O que muda para quem quer trocar de celular
Para o leitor, a conclusão prática não é “compre o que está em primeiro lugar”. O dado mais útil aqui é outro: as marcas que lideram mundialmente costumam oferecer cadeias de suporte mais previsíveis, maior revenda e atualizações com menos incerteza. Isso pesa bastante quando o investimento passa dos modelos de entrada. Aqui no Brasil, essa discussão ganha ainda mais força, porque assistência, disponibilidade oficial e parcelamento contam quase tanto quanto câmera e desempenho.
Também vale ficar de olho nos preços ao longo de 2026. As consultorias que monitoram o setor já alertam para pressão de custos, o que pode encarecer smartphones em várias regiões. Quem estiver pensando em trocar de aparelho nos próximos meses faz melhor se acompanhar promoções, janelas de lançamento e comparativos diretos entre faixas de preço. Um ranking global ajuda a entender o mercado, mas não escolhe celular por ninguém. Ele serve como bússola, não como sentença.
Se a pergunta for “quem está na frente agora?”, a resposta mais segura é Apple, especialmente quando se observa a participação global em uso e o fechamento anual de 2025. Se a dúvida for “a disputa está resolvida?”, aí a resposta é bem mais divertida: nem de longe.

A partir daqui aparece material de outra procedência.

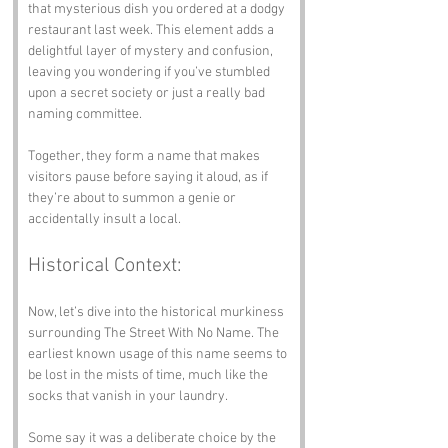
that mysterious dish you ordered at a dodgy 
restaurant last week. This element adds a 
delightful layer of mystery and confusion, 
leaving you wondering if you’ve stumbled 
upon a secret society or just a really bad 
naming committee.
Together, they form a name that makes 
visitors pause before saying it aloud, as if 
they’re about to summon a genie or 
accidentally insult a local.
Historical Context:
Now, let’s dive into the historical murkiness 
surrounding The Street With No Name. The 
earliest known usage of this name seems to 
be lost in the mists of time, much like the 
socks that vanish in your laundry. 
Some say it was a deliberate choice by the 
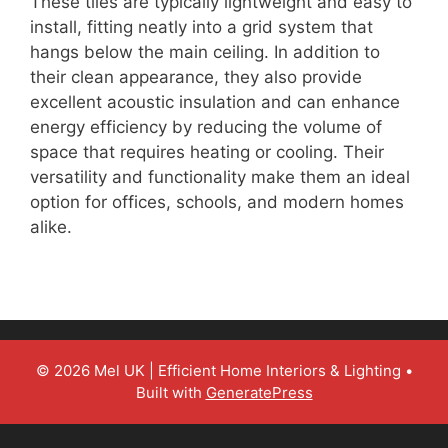
These tiles are typically lightweight and easy to
install, fitting neatly into a grid system that
hangs below the main ceiling. In addition to
their clean appearance, they also provide
excellent acoustic insulation and can enhance
energy efficiency by reducing the volume of
space that requires heating or cooling. Their
versatility and functionality make them an ideal
option for offices, schools, and modern homes
alike.
© 2026 Mel UK | Efficient Home Interiors & Lighting
•
Built with
GeneratePress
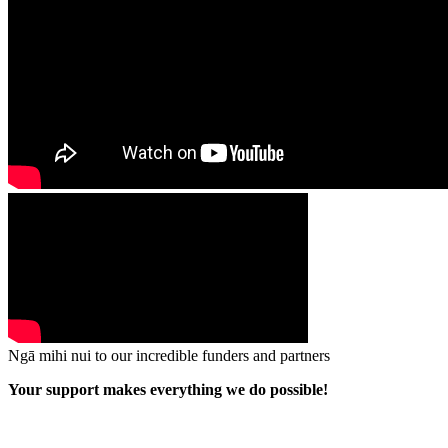
Ngā mihi nui to our incredible funders and partners
Your support makes everything we do possible!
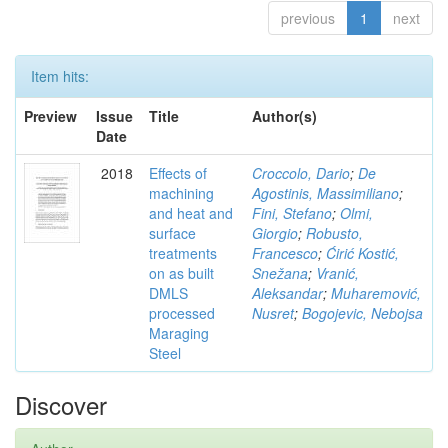
previous
1
next
Item hits:
Preview
Issue
Title
Author(s)
Date
2018
Effects of
Croccolo, Dario
;
De
machining
Agostinis, Massimiliano
;
and heat and
Fini, Stefano
;
Olmi,
surface
Giorgio
;
Robusto,
treatments
Francesco
;
Ćirić Kostić,
on as built
Snežana
;
Vranić,
DMLS
Aleksandar
;
Muharemović,
processed
Nusret
;
Bogojevic, Nebojsa
Maraging
Steel
Discover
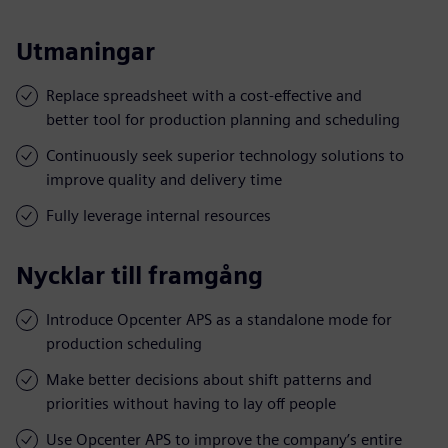
Utmaningar
Replace spreadsheet with a cost-effective and
better tool for production planning and scheduling
Continuously seek superior technology solutions to
improve quality and delivery time
Fully leverage internal resources
Nycklar till framgång
Introduce Opcenter APS as a standalone mode for
production scheduling
Make better decisions about shift patterns and
priorities without having to lay off people
Use Opcenter APS to improve the company’s entire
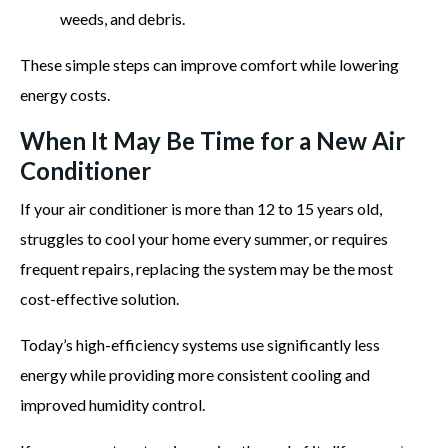
weeds, and debris.
These simple steps can improve comfort while lowering
energy costs.
When It May Be Time for a New Air
Conditioner
If your air conditioner is more than 12 to 15 years old,
struggles to cool your home every summer, or requires
frequent repairs, replacing the system may be the most
cost-effective solution.
Today’s high-efficiency systems use significantly less
energy while providing more consistent cooling and
improved humidity control.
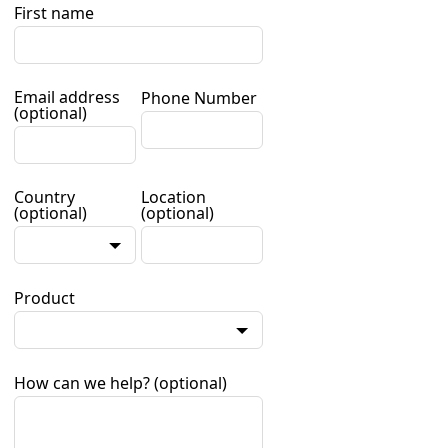
First name
Email address
Phone Number
(optional)
Country
Location
(optional)
(optional)
Product
How can we help?
(optional)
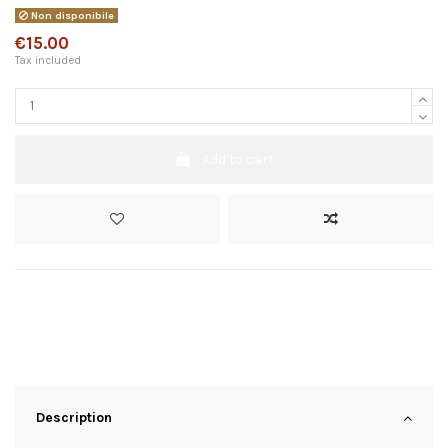
Non disponibile
€15.00
Tax included
Add to cart
Description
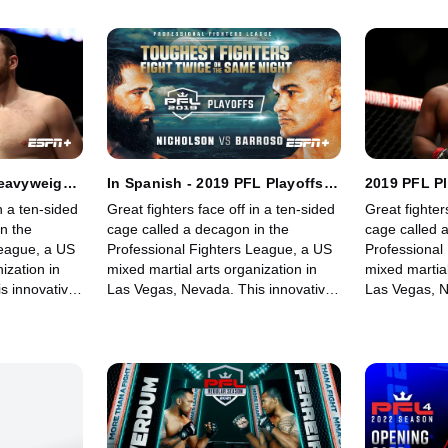
fights for its fans.
fights for its 
Heavyweight
In Spanish - 2019 PFL Playoffs:
2019 PFL P
t: Part 1
Heavyweight and Light
and Light H
n a ten-sided
Great fighters face off in a ten-sided
Great fighter
Heavyweight: Part 1
n the
cage called a decagon in the
cage called 
League, a US
Professional Fighters League, a US
Professional
ization in
mixed martial arts organization in
mixed martial
s innovative,
Las Vegas, Nevada. This innovative,
Las Vegas, N
rowing world
state-of-the-art, fast-growing world
state-of-the-
 memorable
sporting league offers memorable
sporting lea
fights for its fans.
fights for its 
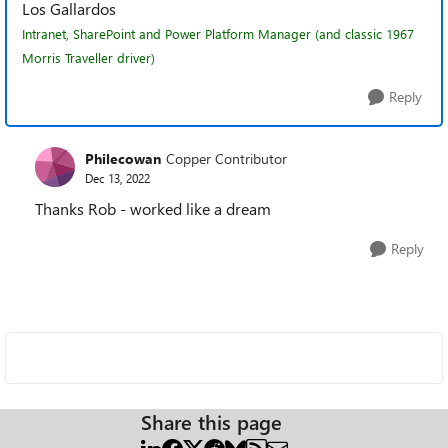
Los Gallardos
Intranet, SharePoint and Power Platform Manager (and classic 1967
Morris Traveller driver)
Reply
Philecowan
Copper Contributor
Dec 13, 2022
Thanks Rob - worked like a dream
Reply
Share this page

A corrida pela marca de celular mais vendida do mundo já não cabe numa frase seca de manchete. Hoje, a Apple lidera os recortes mais fortes para quem olha março de 2026 e o ano de 2025, mas a Samsung continua próxima o bastante para virar o placar em qualquer trimestre. No fundo, esse duelo mostra um mercado menos sobre quantidade pura e mais sobre fidelidade, margem, ecossistema e permanência. Para quem acompanha tecnologia, isso deixa a disputa muito mais interessante do que um simples “quem vendeu mais”.
Resumindo…
P: Qual é a marca de celular mais vendida do mundo em 2026?
R: Se o recorte for a participação global de uso em março de 2026, a Apple lidera com 32,27%, segundo o StatCounter. Se a conta considerar embarques anuais de 2025, a IDC também coloca a Apple na frente, com 20,0% do mercado.
P: Samsung ou Apple vende mais celulares hoje?
R: Depende do tipo de levantamento. No fechamento de 2025, a Apple terminou à frente da Samsung em embarques globais. Já no primeiro trimestre de 2026, a disputa ficou tão apertada que Counterpoint e IDC publicaram resultados diferentes.
P: Por que os rankings de celulares mudam tanto?
R: Porque nem toda pesquisa mede a mesma coisa. Algumas analisam aparelhos em uso, outras contam embarques para o varejo e outras tentam medir a saída para o consumidor final. Quando o leitor ignora essa diferença, parece confuso mesmo.
P: A Xiaomi está perto de Apple e Samsung?
R: Ainda não no topo global. A marca segue forte e ficou em terceiro lugar nos embarques anuais de 2025, com 13,1% segundo a IDC. É um número respeitável, mas ainda distante da dupla que domina a disputa principal.
P: Faz sentido escolher celular só pela marca que mais vende?
R: Não. Liderança global ajuda a indicar força de mercado, continuidade e presença de longo prazo, mas a melhor compra depende do seu orçamento, do sistema que você prefere e do suporte disponível na sua região. Ranking ajuda, só não resolve tudo.
P: Os celulares podem ficar mais caros em 2026?
R: Sim, essa possibilidade está no radar. IDC e Counterpoint apontaram pressão causada pelo aumento no custo de memória e de outros componentes, o que pode empurrar preços para cima ao longo do ano.